However, the Latin America and the Caribbean Neglected Tropical Disease Initiative (LAC NTD Initiative), a partnership between the Inter-American Development Bank (IDB), Pan American health Organization (PAHO) and Sabin Vaccine Institute’s Global Network for Neglected Tropical Diseases, is proving that the control and elimination of NTDs within the region is possible and within reach.

In a recently-published report, titled It Can be Done: An Integrated Approach for Controlling and Eliminating Neglected Tropical Diseases, the IDB draws upon four NTD demonstration projects to provide lessons learned in integrated NTD control projects. The projects, taking place in Brazil, Guyana, Haiti and Mexico, took an integrated approach to addressing NTDs by combining interventions from the water and sanitation and education sectors, and taking advantage of synergies within governments, NGOs and private sectors within the region. This integrated approach stands in contrast to the more traditional approach to addressing NTDs — one which historically involved concentrating on one disease at a time and offering medications and treatments to entire at-risk populations to stop the spread of disease.

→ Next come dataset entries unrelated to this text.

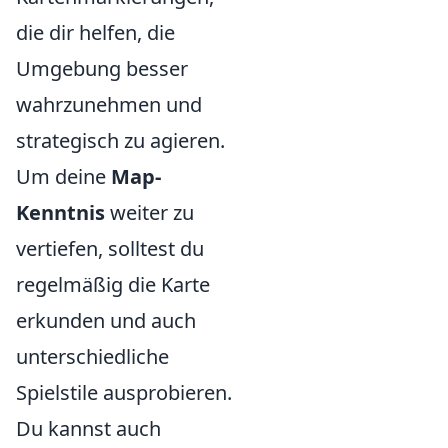
die dir helfen, die
Umgebung besser
wahrzunehmen und
strategisch zu agieren.
Um deine
Map-
Kenntnis
weiter zu
vertiefen, solltest du
regelmäßig die Karte
erkunden und auch
unterschiedliche
Spielstile ausprobieren.
Du kannst auch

The work undertaken by the LAC NTD Initiative is critical; the Latin America and Caribbean region has been plagued by underfunding for NTD control even though more than 100 million individuals in the region are infected by at one or more of these diseases. Yet NTDs can be treated at a very low cost in comparison to other public health interventions. For example, it is estimated that lymphatic filariasis, onchocerciasis and trachoma could be eliminated, and soil-transmitted helminth and schistosomiasis controlled in the Latin America and Caribbean region by 2020 for as little as US$0.51 per person in most countries.

As the world quickly approaches the deadline of the United Nation’s Millennium Development Goals (MDGs), and the Post-2015 Sustainable Development Goals go into effect, we must focus on the world’s poorest and most marginalized communities who suffer from NTDs in an effort to ensure that no one is left behind.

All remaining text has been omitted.